Greg C. Garland — Chairman and Chief Executive Officer

Okay. Do you want to start?

Robert A. Herman — Executive Vice President, Refining

Sure. I think on the build versus buy in chemicals, I think that we at CPChem level, they have always scanned the horizon, looking for opportunities to acquire assets but it’s an environment that’s tough to acquire. Things are really highly valued. And they’ve got a long history of organic growth through true partnerships and been very successful in doing that. And that’s what’s driving both the US Gulf Coast II project and the ROPP project. And we’re looking forward to an FID on US Gulf Coast II mid-summer, late summer time frame this year.

We’re taking a tough look at the economics to make sure that it meets the economic hurdles that we have in place, but we’re optimistic that it will, but we’re working with EPC contractors now to develop that whole package to bring forward. And then, the ROPP project is about a year later. It’s already cleared front-end engineering design and so it’s well on its way to an FID sometime next year. So, we continue to see opportunities organic that are more attractive than any acquisition opportunities in the chemical space.

Mark Lashier — President and Chief Operating Officer

Yeah. I might just comment on the Marketing and Specialties. That business is consolidating, particularly the retail marketing in the US. And we’re seeing many of our long-time business partners. They may be second or third generation businesses. And for family estate planning, they want to exit or maybe the current generation doesn’t want to take over. And so it’s creating those opportunities. So we want to ensure that we continue to have access to those markets long-term. And so that’s what’s driving a lot of what we’re thinking. I think Brian did a really nice job of talking about renewable diesel and making sure we’re capturing all the value we can.

I think one of the things we’ve been frustrated with RINs is we’ve never been able to explain what we think is some value leakage in the RINs. And so we want to make sure that we’re going to capture that full value chain around the new diesel side of that. So, I think that maybe is an important point as you think about what we’re trying to do in the Marketing and Specialties space around that.

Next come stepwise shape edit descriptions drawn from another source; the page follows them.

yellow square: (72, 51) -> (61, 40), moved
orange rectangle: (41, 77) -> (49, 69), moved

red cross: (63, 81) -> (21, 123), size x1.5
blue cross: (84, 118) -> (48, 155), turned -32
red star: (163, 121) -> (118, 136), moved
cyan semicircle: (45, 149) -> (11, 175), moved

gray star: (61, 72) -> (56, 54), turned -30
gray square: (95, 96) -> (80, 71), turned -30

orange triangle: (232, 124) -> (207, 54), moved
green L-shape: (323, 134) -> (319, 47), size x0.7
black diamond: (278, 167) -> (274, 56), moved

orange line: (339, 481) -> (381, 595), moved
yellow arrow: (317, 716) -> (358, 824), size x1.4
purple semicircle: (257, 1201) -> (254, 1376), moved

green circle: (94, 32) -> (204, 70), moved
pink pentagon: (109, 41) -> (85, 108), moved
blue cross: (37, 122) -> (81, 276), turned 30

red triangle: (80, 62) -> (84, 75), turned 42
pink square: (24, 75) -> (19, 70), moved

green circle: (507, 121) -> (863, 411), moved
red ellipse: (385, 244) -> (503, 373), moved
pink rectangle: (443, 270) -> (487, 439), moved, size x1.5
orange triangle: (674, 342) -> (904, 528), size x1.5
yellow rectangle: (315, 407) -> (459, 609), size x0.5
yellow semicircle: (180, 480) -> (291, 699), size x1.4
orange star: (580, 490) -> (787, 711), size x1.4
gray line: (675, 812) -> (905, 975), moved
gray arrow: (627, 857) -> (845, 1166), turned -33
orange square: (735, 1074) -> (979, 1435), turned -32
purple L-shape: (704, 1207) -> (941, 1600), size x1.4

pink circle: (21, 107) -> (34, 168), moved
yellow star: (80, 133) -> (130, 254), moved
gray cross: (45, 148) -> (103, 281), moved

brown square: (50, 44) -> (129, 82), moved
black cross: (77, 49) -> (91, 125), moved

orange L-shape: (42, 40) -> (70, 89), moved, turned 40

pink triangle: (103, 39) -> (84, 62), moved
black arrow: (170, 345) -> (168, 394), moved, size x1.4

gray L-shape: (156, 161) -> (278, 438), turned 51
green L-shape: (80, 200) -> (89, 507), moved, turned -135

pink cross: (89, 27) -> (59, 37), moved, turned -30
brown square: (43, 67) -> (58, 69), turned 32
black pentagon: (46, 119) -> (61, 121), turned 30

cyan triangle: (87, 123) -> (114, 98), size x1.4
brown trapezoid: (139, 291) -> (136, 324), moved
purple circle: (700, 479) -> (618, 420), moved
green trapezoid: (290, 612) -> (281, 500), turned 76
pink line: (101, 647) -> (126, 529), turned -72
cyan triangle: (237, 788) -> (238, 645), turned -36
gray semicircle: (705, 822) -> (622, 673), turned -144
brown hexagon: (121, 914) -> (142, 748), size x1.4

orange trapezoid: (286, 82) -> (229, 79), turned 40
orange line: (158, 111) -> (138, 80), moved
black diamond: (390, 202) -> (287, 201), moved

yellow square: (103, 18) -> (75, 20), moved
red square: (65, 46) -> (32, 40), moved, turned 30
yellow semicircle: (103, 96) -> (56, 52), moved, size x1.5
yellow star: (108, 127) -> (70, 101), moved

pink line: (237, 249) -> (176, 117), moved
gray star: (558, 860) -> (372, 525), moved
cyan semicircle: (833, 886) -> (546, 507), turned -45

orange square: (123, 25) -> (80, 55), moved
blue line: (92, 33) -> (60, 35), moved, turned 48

We always look at buy versus build. I think that certainly is an opportunity to think about that, particularly in businesses that are going to consolidate, for instance, like Midstream. I still think Midstream will have some consolidation. And to your point, as we roll of the SX [Phonetic] team and we have a full suite of assets kind of within our control, then I think we have the chance to really think about how we optimize our Midstream and particularly our NGL-oriented portfolio around that.

Tim, if you want to add anything on that on Midstream, please?

Timothy D. Roberts — Executive Vice President, Midstream

I mean, you covered at the high level. We’re all about creating value. So we’re always going to look at that portfolio and how we maximize that value. That can include buying, building or divesting, but that’s just part of stewarding the capital that we’ve got in the business that we’re running.

Operator

We have reached the end of today’s conference call. I will now turn the call back over to Jeff.

Jeff Dietert — Vice President, Investor Relations

Thank you, Fiya, and we thank all of you for your interest in Phillips 66. If you have further questions on today’s call, please call Shannon or me. Thank you.